CN106845149A

CN106845149A - A kind of new protein sequence method for expressing based on gene ontology information

Info

Publication number: CN106845149A
Application number: CN201710071092.6A
Authority: CN
Inventors: 肖绚; 程翔
Original assignee: Jingdezhen Ceramic Institute
Current assignee: Shanghai simudi Medical Information Technology Co.,Ltd.
Priority date: 2017-02-09
Filing date: 2017-02-09
Publication date: 2017-06-13
Anticipated expiration: 2037-02-09
Also published as: CN106845149B

Abstract

The present invention relates to a kind of new protein sequence method for expressing based on gene ontology information, the all of similar protein matter sequences of protein sequence P are found first by blast program search Swiss Prot databases, training data concentration all proteins are input in GO databases, the GO ontology informations that each protein has are searched；Then the mark gene ontology information that P protein has is searched in gene ontology storehouse；It is the M discrete vector of element by P protein definitions according to the M label that forecasting problem has.This method is by by the protein G O information in sequence sets, it is fused into the vector description of new protein P, so that being substantially reduced using GO method dimensions, for in Protein Subcellular multi-tag location prediction and the prediction of antibacterial peptide function multi-tag, the success rate prediction of correlation predictive device can be significantly improved, with wide utilization prospect.

Description

A kind of new protein sequence method for expressing based on gene ontology information

Technical field

The present invention relates to bioinformatics, protein pseudo amino acid composition composition and traditional protein sequence analysis technology neck Domain, more particularly to a kind of new protein sequence method for expressing based on gene ontology information.

Background technology

Carry out the progress of sequencing technologies with recent two decades, bioinformatics enters into the genome times afterwards comprehensively.How number is analyzed Which subcellular fraction genome sequence in terms of hundred million, such as protein work in, are tied with which kind of function, with which type of two grades Structure, tertiary structure and quaternary structure, these genes are again how to make life entity active, and which protein is probably potential The answer of a series of problem such as drug targets, is the focus of current research.

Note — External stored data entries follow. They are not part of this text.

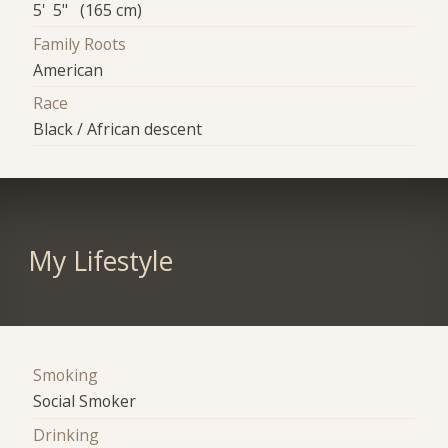
5' 5" (165 cm)
Family Roots
American
Race
Black / African descent
My Lifestyle
Smoking
Social Smoker
Drinking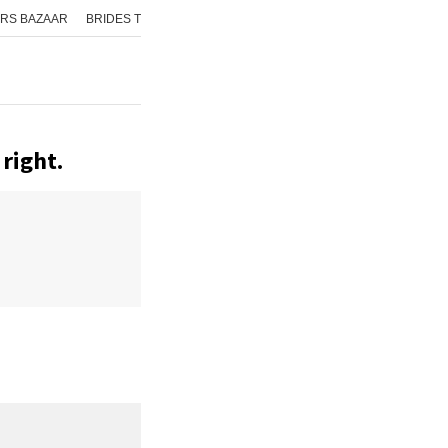
RS BAZAAR
BRIDES TODAY
ISHQ FM
AAJ TAK
GNTTV
ICHOWK
right.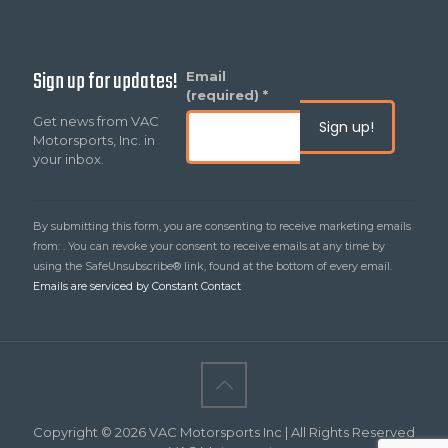
Sign up for updates!
Constant
Email
Contact
(required)
*
Use.
Get news from VAC
Please
Motorsports, Inc. in
leave
your inbox.
this
field
blank.
By submitting this form, you are consenting to receive marketing emails
from: . You can revoke your consent to receive emails at any time by
using the SafeUnsubscribe® link, found at the bottom of every email.
Emails are serviced by Constant Contact
Copyright © 2026 VAC Motorsports Inc | All Rights Reserved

Due to above mentioned problem is existed using Bioexperiment technology and wasted time and energy, bioinformatics has obtained pole in recent years A series of great development, on-line prediction devices emerge.Although the result that these fallout predictors are predicted also needs to Bioexperiment being verified, But the result of prediction still has to biologist and is very helpful, the scope of experiment is such as reduced, genomic medicine design is carried out Booster action etc..

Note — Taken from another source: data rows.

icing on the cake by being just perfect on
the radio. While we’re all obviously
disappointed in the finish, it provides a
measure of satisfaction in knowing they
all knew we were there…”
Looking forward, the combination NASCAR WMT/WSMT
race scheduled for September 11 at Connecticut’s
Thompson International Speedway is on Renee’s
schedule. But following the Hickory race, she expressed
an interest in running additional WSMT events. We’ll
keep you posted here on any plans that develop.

These fallout predictors are that, based on sequence information, some are that also some are based on newest based on structural information a bit Sequencing information.The prediction effect of the fallout predictor based on sequence information is general than being based on the low of structural information, but its information needed is big All exist so greatly being developed.Egg is mostly described using pseudo amino acid composition composition in the fallout predictor based on sequence information White matter sequence, these pseudo amino acid composition compositions are such as：Dyad composition, triplet composition, the gray theory factor, complexity factors etc. have Protein sequence part amino acid sequence information can be described well, what is had can well describe the global ammonia of protein sequence Base acid order information, positive role is all served to the protein structure based on sequence and function classification prediction.

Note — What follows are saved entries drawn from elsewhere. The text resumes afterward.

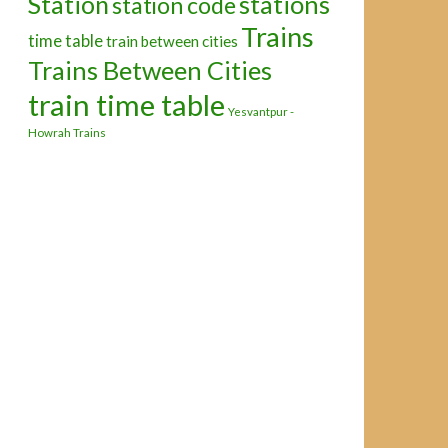
Station
stations
station code
Trains
time table
train between cities
Trains Between Cities
train time table
Yesvantpur -
Howrah Trains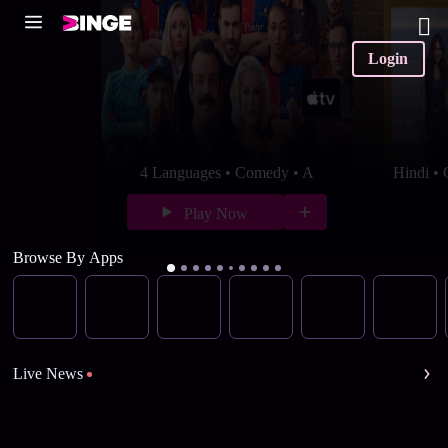
Login
4 Languages • Comedy • A
Hindi •
Play Now
Browse By Apps
Live News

In recent years with the appearance of Gene Ontology, it have become in biological information field a particularly important method and Instrument, has greatly deepened our integration and utilization to biological data.Using gene ontology（Go Ontology）Information is to egg White matter 26S Proteasome Structure and Function is predicted will be good than other methods such as functional domain and pseudo amino acid composition ingredient prediction effect.Gene ontology The gene and gene outcome vocabulary being related to are divided into three major types, cover three aspects of biology：1）Cellular component；2）Molecule work( Energy；3）Bioprocess.Contained term also increases to more than 50,000 from thousands of in gene ontology storehouse.Gene ontology is one oriented The body of acyclic pattern, has used tri- kinds of relations of is_a, part_of and regulates in current GO.Based on gene ontology information What is commonly use in the method for correlation predictive is using 0-1 discrete vector methods, if protein sequence contains each gene ontology Then this vectorial corresponding element be 1, if without if be 0.This method is only simply to calculate the information of whetheing there is, some Scholar is improved this, calculates the number of times that specific gene ontology occurs in certain protein, thus by 0-1 it is discrete to Amount is changed to integer vectors, increased frequency information.Above-mentioned these methods can be caused due to the increase of the vocabulary in gene ontology storehouse Dimension disaster.The correlation of institute's forecasting problem and gene ontology is directed to for this some scholar, not using all gene ontology institutes Some dictionaries, but part is used, which reduces the dimension of discrete vector, eliminate a little irrelevant informations.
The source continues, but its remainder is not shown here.